When Tierney heard that Giffords had been shot, his mind immediately turned to his close friend Loughner: “They hadn’t released the name, but I said, ‘Holy shit, I think it’s Jared that did it.’”

Tierney and Loughner became friends during their sophomore year of high school. Back then, Loughner was just an average teenager. “He was playing drums, doing band things, playing sax,” Tierney recalled. “He was raised on writing and reading music.”

It wasn’t until junior or senior year that Loughner began showing signs of trouble. He became a “nihilist” according to Tierney, obsessing over semantics and “lucid dreaming.” He became convinced that he could control his dreams and create an alternative reality where he could do whatever he wanted. “I saw his dream journal once. That’s the golden piece of evidence,” according to Tierney. “You want to know what goes on in Jared Loughner’s mind, there’s a dream journal that will tell you everything.”

Loughner smoked pot as a teenager, but Tierney says he had quit by the fall of 2008. After he got clean, “his theories got worse.” He became increasingly angry with the government, although Tierney notes that Loughner did not support a particular political movement or party.

Tierney remembers that Loughner complaining about Giffords years before the shooting.

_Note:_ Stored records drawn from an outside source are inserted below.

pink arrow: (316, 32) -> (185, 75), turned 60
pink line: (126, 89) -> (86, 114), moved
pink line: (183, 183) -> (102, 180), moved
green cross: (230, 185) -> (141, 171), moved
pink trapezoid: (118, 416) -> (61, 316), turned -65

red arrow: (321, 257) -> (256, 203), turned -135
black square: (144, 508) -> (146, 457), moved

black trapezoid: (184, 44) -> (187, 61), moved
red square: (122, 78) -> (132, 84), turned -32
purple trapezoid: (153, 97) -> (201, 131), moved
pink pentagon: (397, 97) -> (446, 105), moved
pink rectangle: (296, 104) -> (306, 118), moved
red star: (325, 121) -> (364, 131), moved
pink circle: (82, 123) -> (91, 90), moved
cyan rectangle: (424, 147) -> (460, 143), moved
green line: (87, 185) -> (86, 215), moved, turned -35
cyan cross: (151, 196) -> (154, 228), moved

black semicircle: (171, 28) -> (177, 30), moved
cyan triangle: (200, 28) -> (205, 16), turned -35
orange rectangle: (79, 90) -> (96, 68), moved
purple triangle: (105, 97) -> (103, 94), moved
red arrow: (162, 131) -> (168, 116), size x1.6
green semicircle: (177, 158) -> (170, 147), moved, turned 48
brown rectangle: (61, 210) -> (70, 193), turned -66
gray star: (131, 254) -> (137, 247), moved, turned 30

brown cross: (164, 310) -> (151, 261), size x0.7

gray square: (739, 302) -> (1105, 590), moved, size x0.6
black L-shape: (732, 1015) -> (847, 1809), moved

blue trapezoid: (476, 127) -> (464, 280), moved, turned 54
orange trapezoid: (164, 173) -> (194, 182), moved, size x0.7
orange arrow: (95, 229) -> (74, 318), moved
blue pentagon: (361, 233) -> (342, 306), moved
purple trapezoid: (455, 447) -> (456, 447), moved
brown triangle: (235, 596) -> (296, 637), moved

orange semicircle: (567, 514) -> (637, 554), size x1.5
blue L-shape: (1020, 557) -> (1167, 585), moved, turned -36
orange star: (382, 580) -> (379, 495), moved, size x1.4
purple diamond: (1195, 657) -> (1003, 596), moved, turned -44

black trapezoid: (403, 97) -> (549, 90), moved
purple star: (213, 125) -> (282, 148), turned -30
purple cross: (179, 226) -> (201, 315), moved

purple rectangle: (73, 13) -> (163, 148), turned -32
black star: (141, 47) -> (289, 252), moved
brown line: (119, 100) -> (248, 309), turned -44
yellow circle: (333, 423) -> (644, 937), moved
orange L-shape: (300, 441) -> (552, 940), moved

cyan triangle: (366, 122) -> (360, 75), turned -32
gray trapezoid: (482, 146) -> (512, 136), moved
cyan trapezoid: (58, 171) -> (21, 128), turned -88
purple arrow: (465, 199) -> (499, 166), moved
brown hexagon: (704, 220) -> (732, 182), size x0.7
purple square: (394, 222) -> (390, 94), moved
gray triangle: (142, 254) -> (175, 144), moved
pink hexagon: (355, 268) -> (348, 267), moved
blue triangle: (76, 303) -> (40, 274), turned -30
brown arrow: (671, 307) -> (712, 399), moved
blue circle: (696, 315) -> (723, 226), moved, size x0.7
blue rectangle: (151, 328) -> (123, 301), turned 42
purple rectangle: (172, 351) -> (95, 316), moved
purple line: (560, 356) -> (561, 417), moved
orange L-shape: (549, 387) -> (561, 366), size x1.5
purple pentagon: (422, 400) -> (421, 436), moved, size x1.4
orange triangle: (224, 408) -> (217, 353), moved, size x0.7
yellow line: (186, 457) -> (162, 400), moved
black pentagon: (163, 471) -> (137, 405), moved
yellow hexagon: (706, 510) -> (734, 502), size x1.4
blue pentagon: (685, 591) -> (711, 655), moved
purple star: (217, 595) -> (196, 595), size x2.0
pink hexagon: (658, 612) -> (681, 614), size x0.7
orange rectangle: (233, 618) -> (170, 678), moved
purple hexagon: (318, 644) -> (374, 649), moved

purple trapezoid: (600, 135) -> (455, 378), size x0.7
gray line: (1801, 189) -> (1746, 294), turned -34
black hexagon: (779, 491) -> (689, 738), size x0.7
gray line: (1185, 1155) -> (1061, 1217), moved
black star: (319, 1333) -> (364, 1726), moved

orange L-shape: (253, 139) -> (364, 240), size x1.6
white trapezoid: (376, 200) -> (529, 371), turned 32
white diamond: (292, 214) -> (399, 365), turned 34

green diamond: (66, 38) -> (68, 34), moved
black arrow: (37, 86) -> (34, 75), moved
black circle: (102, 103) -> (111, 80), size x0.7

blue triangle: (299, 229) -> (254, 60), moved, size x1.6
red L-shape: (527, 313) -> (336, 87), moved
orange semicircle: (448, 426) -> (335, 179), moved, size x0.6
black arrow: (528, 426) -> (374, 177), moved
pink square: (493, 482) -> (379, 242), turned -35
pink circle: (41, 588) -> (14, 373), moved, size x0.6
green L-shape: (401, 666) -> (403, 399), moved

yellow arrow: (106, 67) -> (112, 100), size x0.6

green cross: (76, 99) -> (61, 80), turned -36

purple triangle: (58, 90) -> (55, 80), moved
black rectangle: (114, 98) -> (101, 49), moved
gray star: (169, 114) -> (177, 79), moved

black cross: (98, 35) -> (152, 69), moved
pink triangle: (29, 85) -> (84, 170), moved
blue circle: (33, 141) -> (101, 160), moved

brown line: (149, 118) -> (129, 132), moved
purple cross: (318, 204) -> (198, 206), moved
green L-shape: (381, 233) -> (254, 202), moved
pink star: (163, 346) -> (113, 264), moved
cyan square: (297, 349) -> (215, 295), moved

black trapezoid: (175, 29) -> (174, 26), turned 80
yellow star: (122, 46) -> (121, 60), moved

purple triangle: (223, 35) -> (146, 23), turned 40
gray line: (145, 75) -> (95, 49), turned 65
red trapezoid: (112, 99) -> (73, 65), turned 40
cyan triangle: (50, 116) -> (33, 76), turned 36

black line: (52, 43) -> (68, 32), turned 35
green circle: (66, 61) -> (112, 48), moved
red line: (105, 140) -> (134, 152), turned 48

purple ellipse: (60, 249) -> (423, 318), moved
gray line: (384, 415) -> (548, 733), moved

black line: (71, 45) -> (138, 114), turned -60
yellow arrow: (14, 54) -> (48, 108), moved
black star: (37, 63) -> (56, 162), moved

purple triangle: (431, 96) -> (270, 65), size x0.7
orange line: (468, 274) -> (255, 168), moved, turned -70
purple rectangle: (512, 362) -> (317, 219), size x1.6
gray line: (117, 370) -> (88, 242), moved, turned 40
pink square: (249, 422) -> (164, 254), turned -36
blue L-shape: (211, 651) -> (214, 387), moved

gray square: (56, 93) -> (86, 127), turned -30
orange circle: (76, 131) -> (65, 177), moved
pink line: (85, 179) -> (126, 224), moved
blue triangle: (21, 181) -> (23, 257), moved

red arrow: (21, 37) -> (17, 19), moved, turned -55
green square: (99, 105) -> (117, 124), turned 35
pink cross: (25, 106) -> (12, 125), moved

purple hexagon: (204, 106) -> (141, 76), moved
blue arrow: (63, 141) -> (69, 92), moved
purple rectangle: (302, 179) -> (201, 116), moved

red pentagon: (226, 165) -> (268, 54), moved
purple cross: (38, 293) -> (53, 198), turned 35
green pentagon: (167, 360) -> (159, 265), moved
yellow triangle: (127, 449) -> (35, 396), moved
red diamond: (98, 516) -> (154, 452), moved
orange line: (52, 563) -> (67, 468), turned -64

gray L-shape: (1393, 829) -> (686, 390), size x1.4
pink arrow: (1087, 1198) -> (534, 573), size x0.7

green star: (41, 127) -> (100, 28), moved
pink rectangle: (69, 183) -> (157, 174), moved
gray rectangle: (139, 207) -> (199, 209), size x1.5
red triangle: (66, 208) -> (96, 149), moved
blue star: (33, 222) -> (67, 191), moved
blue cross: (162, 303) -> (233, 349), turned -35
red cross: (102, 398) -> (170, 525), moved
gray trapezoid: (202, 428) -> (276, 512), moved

In 2007, Loughner met the congresswoman at a rally. “He told me that she opened up the floor for questions and he asked a question,” Tierney said. “The question was, ‘What is government if words have no meaning?'”

“He said, ‘Can you believe it, they wouldn’t answer my question,’ and I told him, ‘Dude, no one’s going to answer that,'” Tierney continued. “Ever since that, he thought she was fake, he had something against her.”

“When I heard Gabrielle Giffords has been shot, I was like ‘Oh my God…,’” Tierney said. “For some reason I felt like I knew…I felt like if anyone was going to shoot her, it would be Jared.”